The film is meditative in its stark simplicity — just a car driving over a bridge in a single take as the faceless toll workers tell their stories. “I wanted the visuals to be kind of calm and serene,” Flinton said. “So that after you start watching it, you start to forget you’re watching it, right?”
The audio begins without any introduction of the toll workers, Flinton said, “So you’re not even sure who you’re listening to. The pieces start falling into place as you’re crossing the bridge.”
Flinton won an award from the Maryland State Arts Council after he screened the film. But over the years, he largely forgot about it.
Until Tuesday, March 26, when a cargo ship leaving the Port of Baltimore crashed into the bridge and caused it to collapse, killing six people and forever altering the Baltimore skyline.
Flinton was on his way to Baton Rouge, Louisiana, when he got a text from a friend. “I was like, what? The bridge collapsed?” He pulled up a video of the bridge collapse on his phone. “I couldn’t believe it.”
A few days later, he remembered “One Dollar.”
“I started to think about like, hey, wait a second. I had this. This film … a little history about the film was sitting on my shelf for 25 years.”
A few days later, a friend reached out asking if “One Dollar” was available online anywhere. “I watched it on my computer and I was like, ‘Wow, this is cool.’ Right? It took me right back there.”
Flinton posted the video on YouTube and shared it on Facebook, where it immediately generated comments and conversations.
“It hit a nerve,” Flinton said. “It’s sort of a treasure. … This captures something that in a lot of ways, you know, can’t really happen again.”
Flinton is especially grateful that he got to document the bridge’s toll workers, whose jobs were eliminated when the bridge changed to cashless toll collection in 2019.
“The whole institution of toll operators is almost gone. Now, there’s a whole world of people there who, who literally had a job for dozens of years who don’t work there. That job almost doesn’t exist.”
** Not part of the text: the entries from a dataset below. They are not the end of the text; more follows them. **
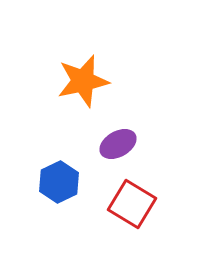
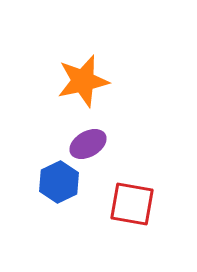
purple ellipse: moved 30 px left
red square: rotated 21 degrees counterclockwise
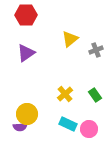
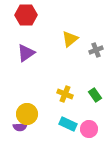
yellow cross: rotated 28 degrees counterclockwise
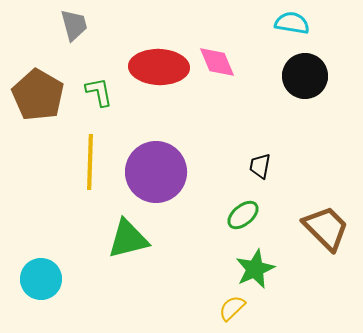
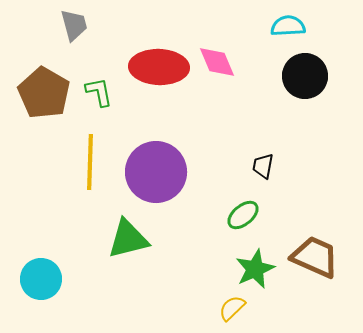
cyan semicircle: moved 4 px left, 3 px down; rotated 12 degrees counterclockwise
brown pentagon: moved 6 px right, 2 px up
black trapezoid: moved 3 px right
brown trapezoid: moved 11 px left, 29 px down; rotated 21 degrees counterclockwise
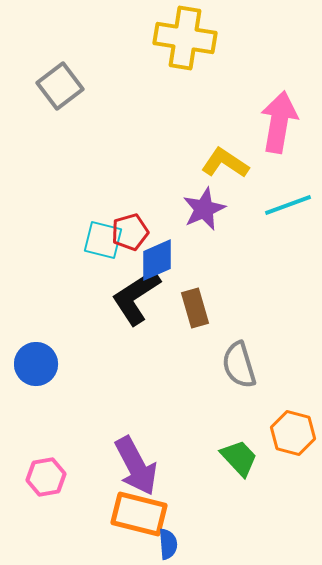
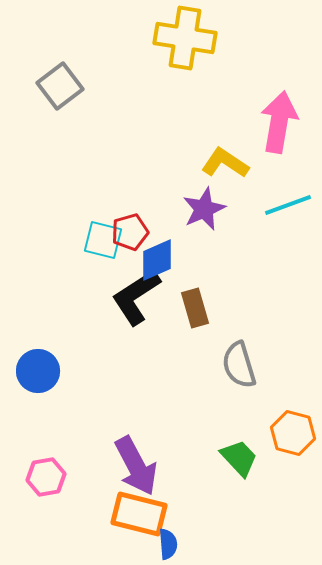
blue circle: moved 2 px right, 7 px down
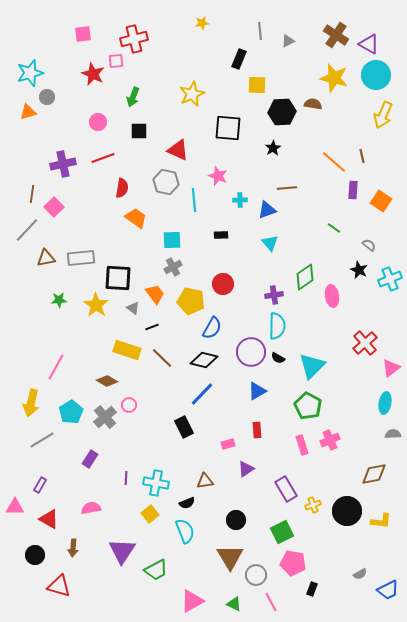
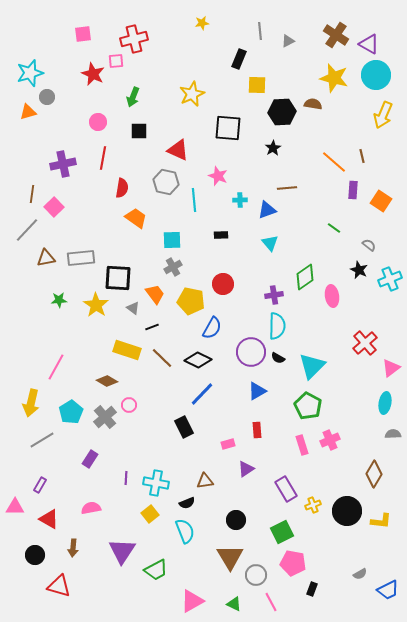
red line at (103, 158): rotated 60 degrees counterclockwise
black diamond at (204, 360): moved 6 px left; rotated 12 degrees clockwise
brown diamond at (374, 474): rotated 48 degrees counterclockwise
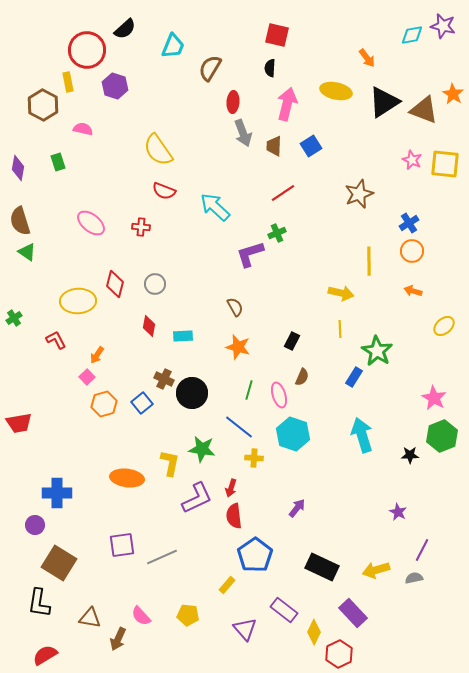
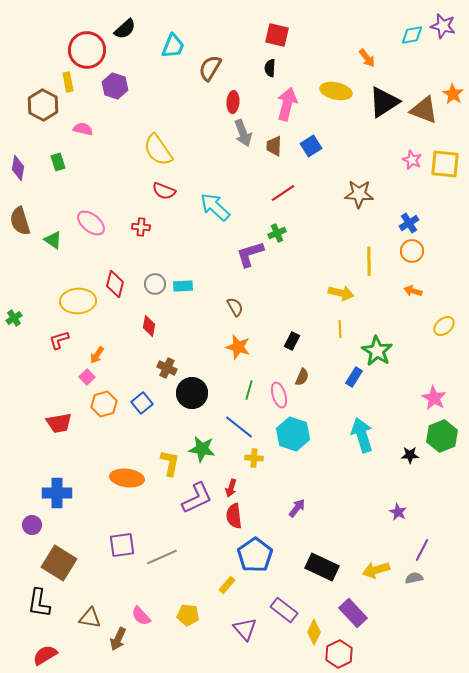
brown star at (359, 194): rotated 24 degrees clockwise
green triangle at (27, 252): moved 26 px right, 12 px up
cyan rectangle at (183, 336): moved 50 px up
red L-shape at (56, 340): moved 3 px right; rotated 80 degrees counterclockwise
brown cross at (164, 379): moved 3 px right, 11 px up
red trapezoid at (19, 423): moved 40 px right
purple circle at (35, 525): moved 3 px left
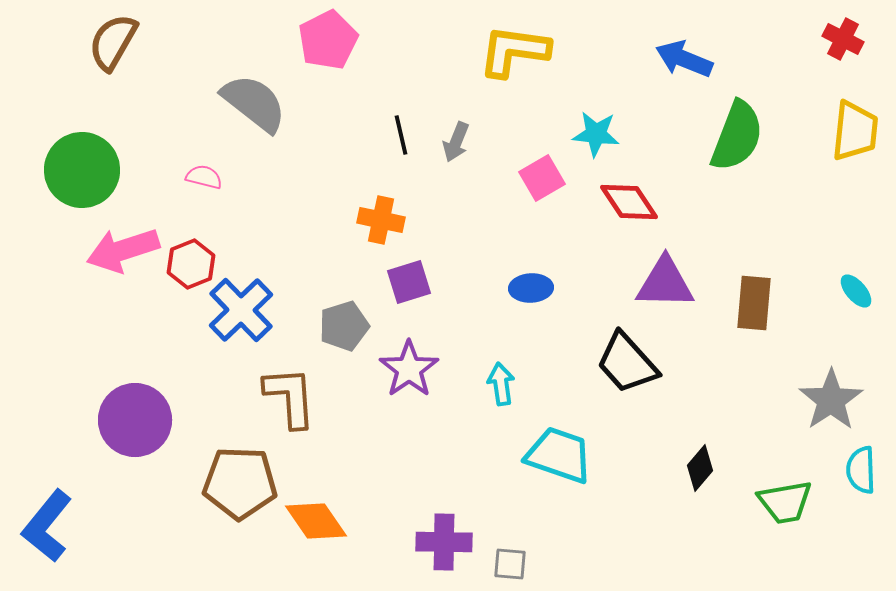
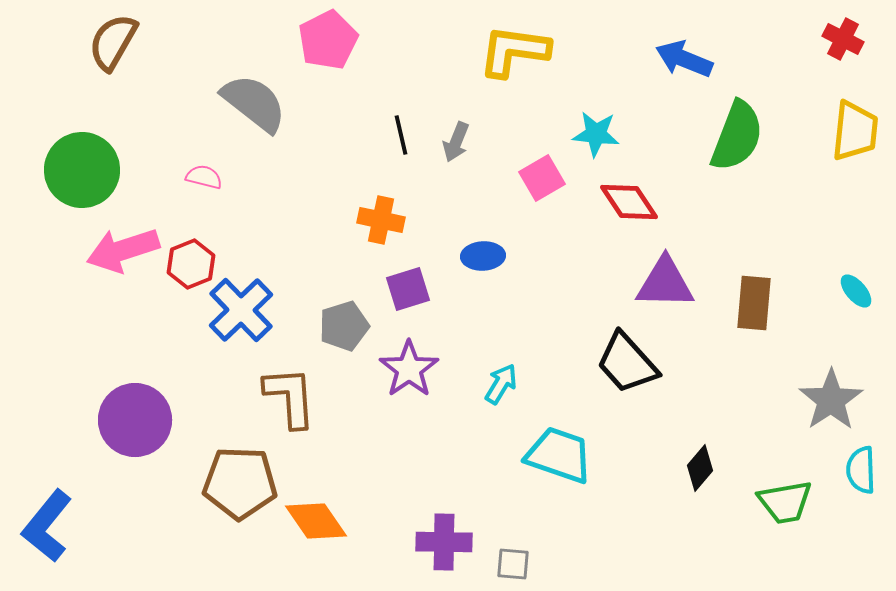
purple square: moved 1 px left, 7 px down
blue ellipse: moved 48 px left, 32 px up
cyan arrow: rotated 39 degrees clockwise
gray square: moved 3 px right
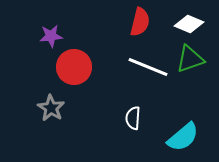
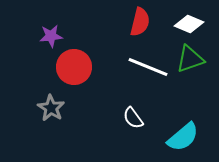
white semicircle: rotated 40 degrees counterclockwise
Toll workers did much more than just take money, Flinton said, and often gave directions to people who were lost. “In the days before the Google, you know before the mapping technology I mean, those people were the only people you’d see on the side of the highway.
“The tollbooth operator was kind of an institution and, nationwide, is also gone. An institution that’s kind of gone as much as the bridge physically is gone.”
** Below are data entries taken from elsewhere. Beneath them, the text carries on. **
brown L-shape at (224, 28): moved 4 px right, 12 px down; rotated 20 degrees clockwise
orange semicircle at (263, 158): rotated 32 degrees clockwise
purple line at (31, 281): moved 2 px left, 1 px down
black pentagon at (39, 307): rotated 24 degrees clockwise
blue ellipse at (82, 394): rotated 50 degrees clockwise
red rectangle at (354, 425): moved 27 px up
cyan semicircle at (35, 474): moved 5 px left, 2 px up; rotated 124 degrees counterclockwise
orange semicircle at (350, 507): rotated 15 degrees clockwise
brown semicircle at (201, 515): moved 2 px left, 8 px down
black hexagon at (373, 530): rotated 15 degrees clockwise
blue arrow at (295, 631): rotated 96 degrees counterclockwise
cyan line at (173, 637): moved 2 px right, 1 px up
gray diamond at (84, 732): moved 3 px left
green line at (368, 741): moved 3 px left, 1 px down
Flinton feels a deep sense of melancholy now when he watches his film.
“There is a timelessness to somebody who would have driven across the bridge. ... It would have been the exact same drive as it was literally 30 years ago. Right?
“But that experience would have been the same. So the cool light, as you’re going under in the shadows, and light and shadows and light and shadows and light, would have been the same.”
“It’s a period piece. I feel like that makes it also very special. I feel like if that thing would have been made two weeks ago, it wouldn’t be — it wouldn’t be the thing that it is.
“I got really lucky capturing that,” he said.